The Kerala government is also planning to issue an order setting the ground rules for biodiversity conservation and use. In the proposed order, local administrative bodies are given a crucial role in biodiversity management. "The draft order has been extensively discussed by different agencies and we are just waiting for the enactment of the national biodiversity law," says Suresh Babu, with the state's Department of Science, Technology and Environment.The Indian Parliament is expected to take up the proposed national biodiversity law during its forthcoming winter session. The bill has, however, come under fire from environmentalists and those championing the rights of local communities to traditional knowledge

"The bill does not sufficiently assert the (country's) sovereignty over biodiversity and it is insensitive to the concerns of the indigenous people," said a spokesman of the Thiruvananthapuram-based Center for Biodiversity Studies.
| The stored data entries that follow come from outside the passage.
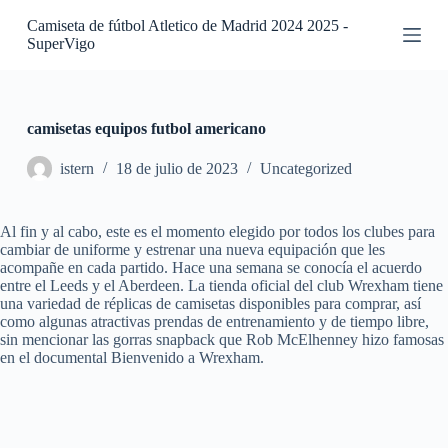
S
Camiseta de fútbol Atletico de Madrid 2024 2025 -
a
SuperVigo
l
t
a
r
a
camisetas equipos futbol americano
l
c
istern
18 de julio de 2023
Uncategorized
o
n
t
Al fin y al cabo, este es el momento elegido por todos los clubes para
e
cambiar de uniforme y estrenar una nueva equipación que les
n
acompañe en cada partido. Hace una semana se conocía el acuerdo
i
entre el Leeds y el Aberdeen. La tienda oficial del club Wrexham tiene
d
una variedad de réplicas de camisetas disponibles para comprar, así
o
como algunas atractivas prendas de entrenamiento y de tiempo libre,
sin mencionar las gorras snapback que Rob McElhenney hizo famosas
en el documental Bienvenido a Wrexham.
Experts say that the state government will have to move beyond merely documenting and staking claim to biodiversity to ensuring its conservation and proper use.

"We need to move from preparing biodiversity registers to developing biodiversity management plans," says M. Balakrishnan of Kerala University, who has documented the biodiversity of a Kerala village. The KFRI, with other agencies, is developing a biodiversity strategy and action plan for the entire state. "We are hoping to develop a feasible strategy and action plan for the management of the state's valuable biodiversity," says senior KFRI scientist P.S. Easa. "With the new protection measures, I believe the Western patenting spree will come to an end," he adds

The biodiversity register scheme is not the first attempt in the state to protect traditional knowledge from commercial exploitation by outsiders. In a widely hailed venture, another Kerala government-backed institution, the Tropical Botanical Garden Research Institute (TBGRI), has helped the state's indigenous Kani community to make commercial use of its traditional medicinal knowledge.For centuries, the tribal people had known of the invigorating properties of the local trichopus shrub. The TBGRI helped develop this into a medical formula, which was sold to a leading pharmaceutical company. The revenue obtained from the sale of the patent right was shared equally with the Kani community. The company that bought the patent right to the medicine hired members of the community to collect the trichopus leaves. "The Kani-TBGRI model should be replicated in other cases involving the commercial use of traditional knowledge. This is what the (United Nations) Convention on Biological Diversity advocates," says environmental expert V.R. Prakasam, who has co-authored a study of the implications of the global treaty for Kerala.